STUDY MATERIAL section start
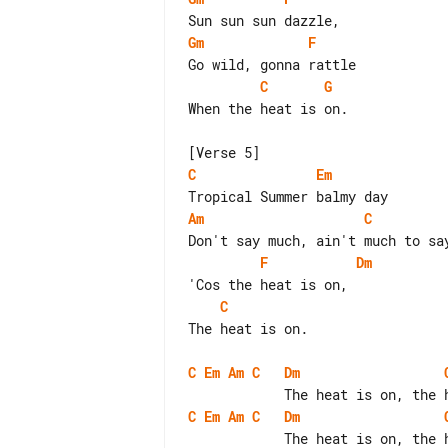
Gm
F
C
G
When the heat is on.

C
Em
Am
C
F
Dm
C
The heat is on.

C
Em
Am
C
Dm
C
Em
Am
C
Dm
            The heat is on, the heat is on.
STUDY MATERIAL section end
Show me all lines in the records that contain "heat".

When the heat is on.
The heat is on.
            The heat is on, the heat is on.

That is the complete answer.